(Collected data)
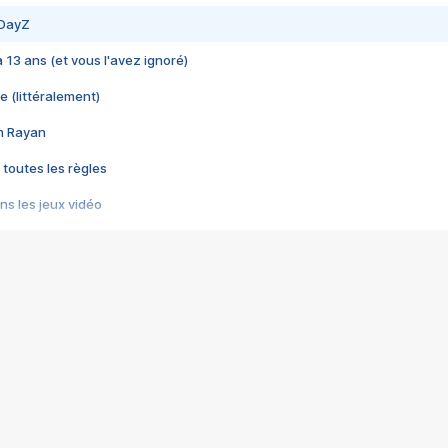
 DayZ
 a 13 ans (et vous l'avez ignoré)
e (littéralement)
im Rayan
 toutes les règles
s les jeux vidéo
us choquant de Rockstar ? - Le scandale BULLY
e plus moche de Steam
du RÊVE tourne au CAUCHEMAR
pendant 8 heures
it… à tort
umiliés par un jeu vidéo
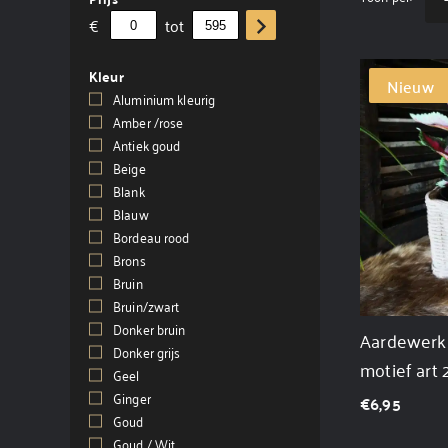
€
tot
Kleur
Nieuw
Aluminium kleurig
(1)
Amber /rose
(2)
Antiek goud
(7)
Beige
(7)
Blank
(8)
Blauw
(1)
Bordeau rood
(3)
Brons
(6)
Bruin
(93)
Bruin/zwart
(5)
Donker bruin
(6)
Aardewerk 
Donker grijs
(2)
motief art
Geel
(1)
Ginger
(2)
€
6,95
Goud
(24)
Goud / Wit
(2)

**Task statement**
For every line of the data above that contains "vidéo", copy that line.

**Answer to this exercise**
s les jeux vidéo
umiliés par un jeu vidéo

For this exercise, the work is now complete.